News and events

Visiting Lecturer

On Wednesday, June 5, at 3:30 PM in CLE A207, Professor Alison Donnell, a renowned scholar of Caribbean literature who is Head of the School of Literature, Drama and Creative Writing at the University of East Anglia, will be visiting UVic to deliver a talk entitled "Imagining Impossible Possibles: Speculative Realism, Ecopoetics and Queer Rights in Thomas Glave’s Submerged Worlds."

FYI Faculty Forum - March 29th, 2019

The English Department's FYI (Forum for Your Ideas) invites you to the last FYI event of the season! Joseph Grossi presents "Boundaries and Their Fictions: King Edgar's 962 Chelsworth Charter and Thomas King's 'Borders.'" Corinne Bancroft presents “Tracks and Trauma: Braiding Narratives in the Face of Historical Violence.” Next Friday, March 29th, join us for a great afternoon of free coffee, tea, cookies and discussion from 2:30pm onwards in CLE C344!

Lansdowne Lecturer

The Department of English is welcoming our Lansdowne speaker, Dr. Kirby Brown. He is an Associate Professor of Native American Literatures in the Department of English at the University of Oregon. He will be giving the following two lectures: - Tuesday March 19th at 7:00 pm in the Human & Social Development Building, Room A240, “American Indian Modernisms and Modernities” - Wednesday March 20th at 10:30 am in CLE A307, “Stoking the Fire: Nationhood in Cherokee Writing, 1907-1970”. We hope to see you there!

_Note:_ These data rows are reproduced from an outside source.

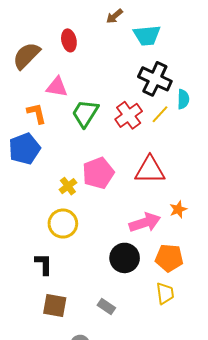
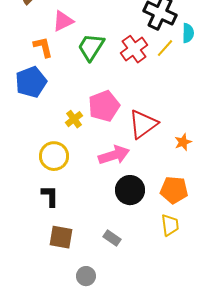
pink triangle: (57, 87) -> (63, 21), turned -35
red triangle: (150, 170) -> (143, 124), moved, turned -36
pink arrow: (145, 223) -> (114, 155), moved
yellow circle: (63, 224) -> (54, 156), moved

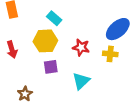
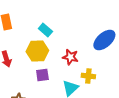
yellow cross: (110, 54) -> (88, 76), moved

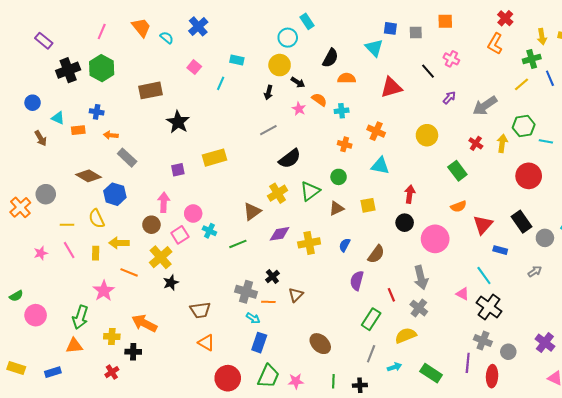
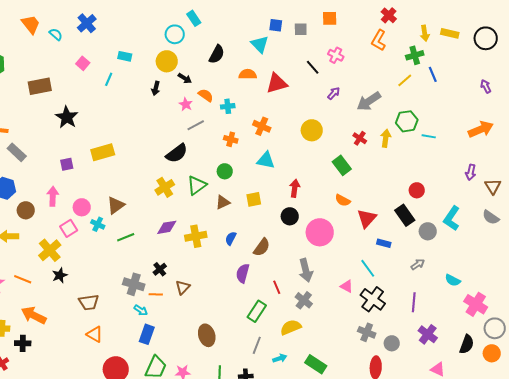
orange semicircle: (347, 78) -> (248, 74), moved
gray line: (268, 130) -> (196, 125), moved
red circle: (529, 176) -> (417, 190), moved, size x0.6
orange semicircle: (458, 206) -> (343, 200), turned 49
brown triangle: (252, 211) -> (116, 205), moved
brown circle: (151, 225) -> (26, 210), moved
orange line: (129, 272) -> (23, 279), moved
brown ellipse: (320, 344) -> (207, 335), turned 30
purple line: (468, 363) -> (414, 302), moved

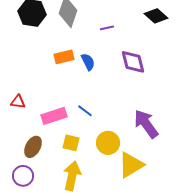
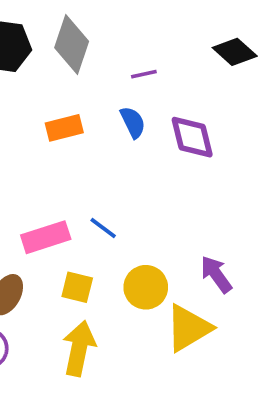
blue semicircle: (88, 62) -> (133, 122), moved
purple arrow: (146, 124) -> (216, 274), moved, size x0.7

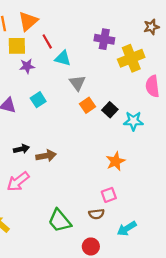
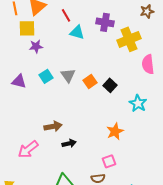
red line: (47, 41) -> (66, 15), moved
cyan triangle: (63, 58) -> (77, 32), moved
gray triangle: (77, 83) -> (68, 75), moved
cyan star: (133, 121) -> (138, 103), moved, turned 30
black arrow: (21, 149) -> (69, 143), moved

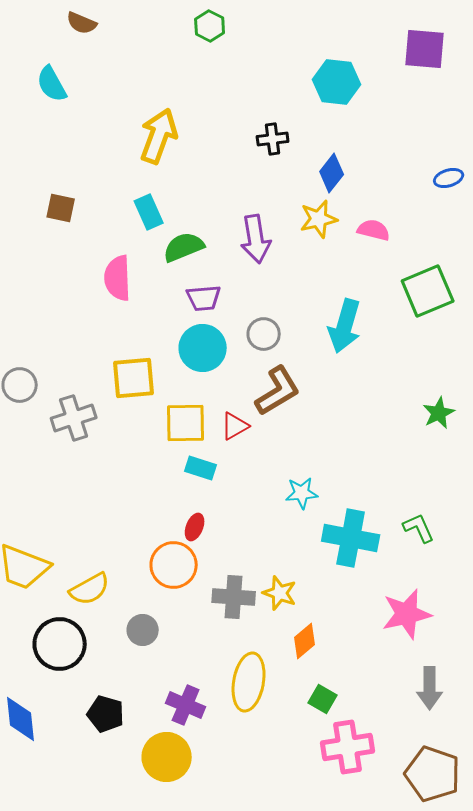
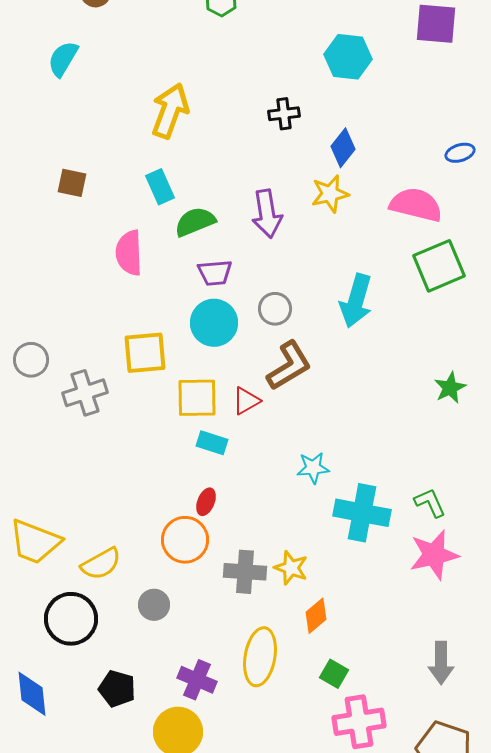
cyan semicircle: (52, 84) -> (63, 59), turned 60
pink semicircle: (374, 230) -> (416, 205), moved, size x1.6
pink star: (407, 614) -> (434, 555), moved

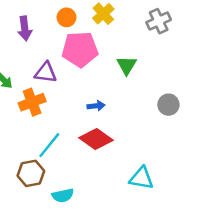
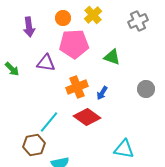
green triangle: (127, 65) -> (112, 57), turned -42
orange cross: (32, 102) -> (77, 87), moved
blue arrow: (96, 106) -> (102, 93), moved, turned 128

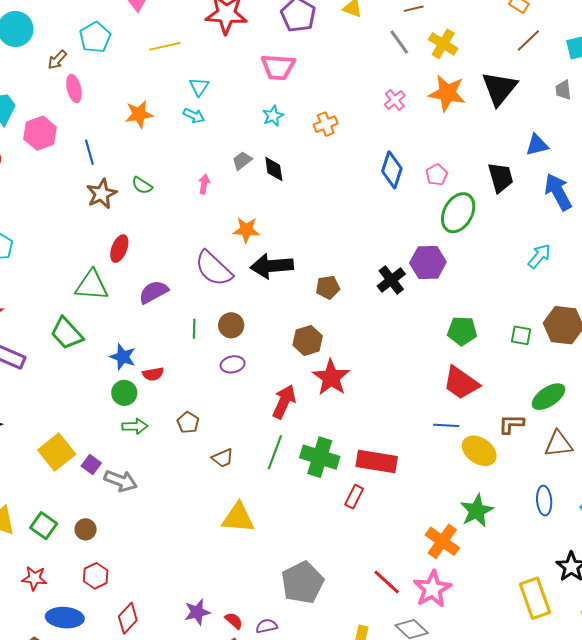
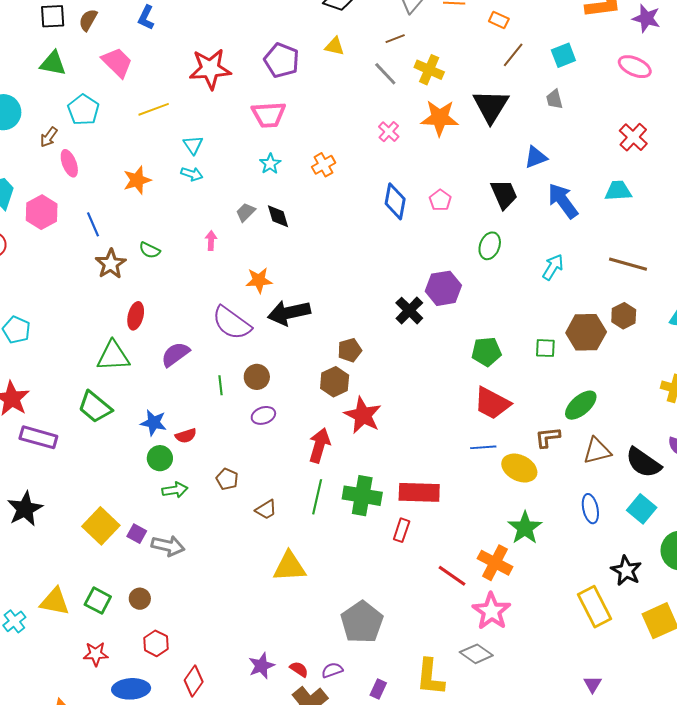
green ellipse: (458, 213) -> (490, 246), moved, size x0.7
brown pentagon: (328, 287) -> (350, 350), moved
red line: (387, 582) -> (452, 576), moved

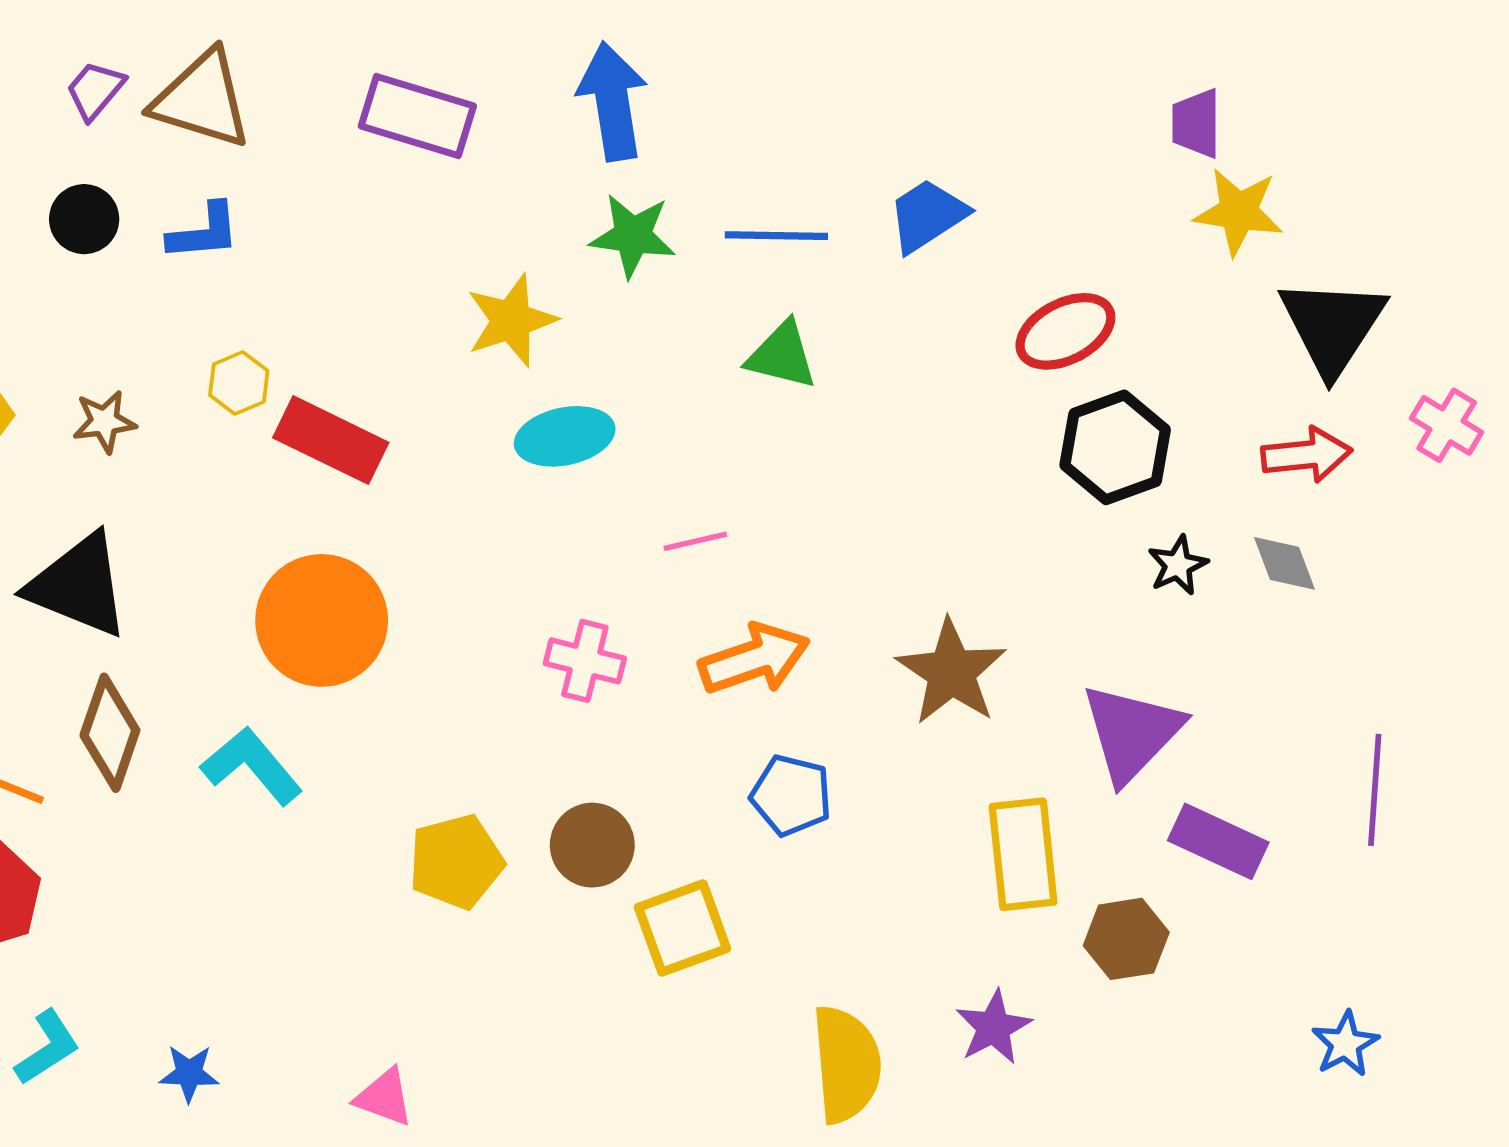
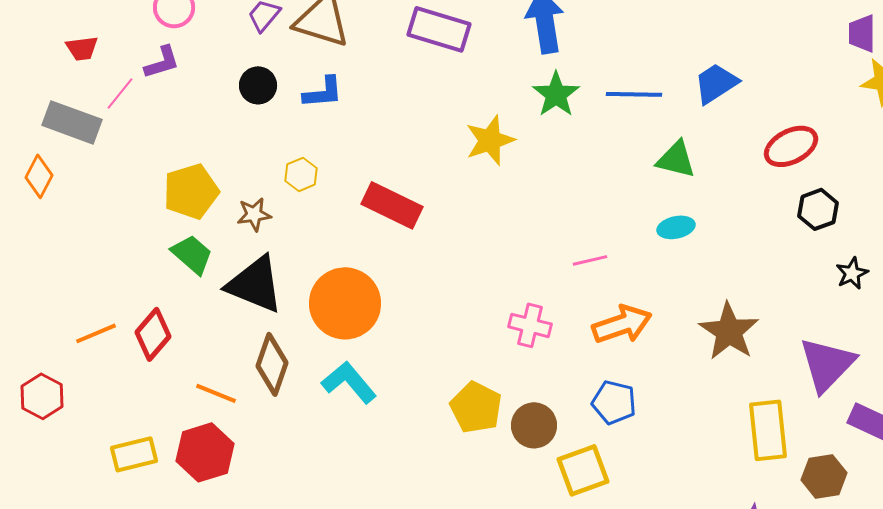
green star: (633, 236) -> (556, 94), turned 30
green triangle: (782, 355) -> (676, 159), moved
yellow hexagon: (239, 383) -> (301, 174), moved
brown star: (104, 422) -> (254, 214), moved
cyan ellipse: (565, 436) -> (676, 227), moved, size x0.7
black hexagon: (1115, 447) -> (818, 209), size x0.7
orange circle: (322, 620) -> (345, 303), moved
blue pentagon: (791, 795) -> (614, 402), moved
yellow pentagon: (456, 862) -> (476, 407), moved, turned -30

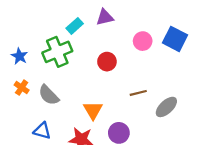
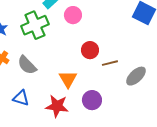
pink circle: (143, 41) -> (73, 15), moved
red circle: (107, 62) -> (90, 50), moved

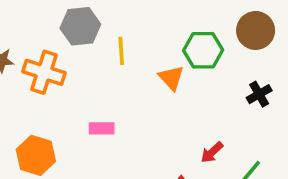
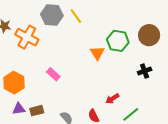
yellow line: (121, 51) -> (76, 16), moved, turned -42
pink rectangle: (102, 128) -> (53, 74), turned 32

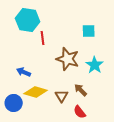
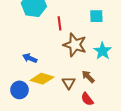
red line: (43, 38) -> (59, 23), moved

The Warren: Birthday Party & 10th Issue Launch

For the past 10 years, The Warren Undergraduate Review has had the pleasure of being the University of Victoria's only open-concept journal. A wealth of student talent has graced our pages throughout the past decade, from poetry to visual art to video game criticism. While we are stoked to be turning ten, more than anything else we are so grateful and chuffed that the campus continues to be interested in interdisciplinary publication and in the work the Warren undertakes. In light of this, we'd like to bake you all some cake. No, for real. Consider this a formal invitation to our BIRTHDAY PARTY! March 9th 2019 @ Felicitas Campus Pub 19+ Only $3 Cover Doors 9pm

FYI Faculty Forum - March 1st, 2019

The English Department's FYI (Forum for Your Ideas) Invites You to a Special Panel Discussion on the Use and Abuse of Teaching Evaluations Caroline Winter, Corinne Bancroft, Robbie Steele, Richard Van Oort, Janice Niemann and Tim Personn will discuss the diverse ramifications of teaching evaluations — from learning opportunities to discriminatory biases. Join us on March 1st at 2:30 in CLE C110 for another great afternoon of coffee, tea, cookies and discussion!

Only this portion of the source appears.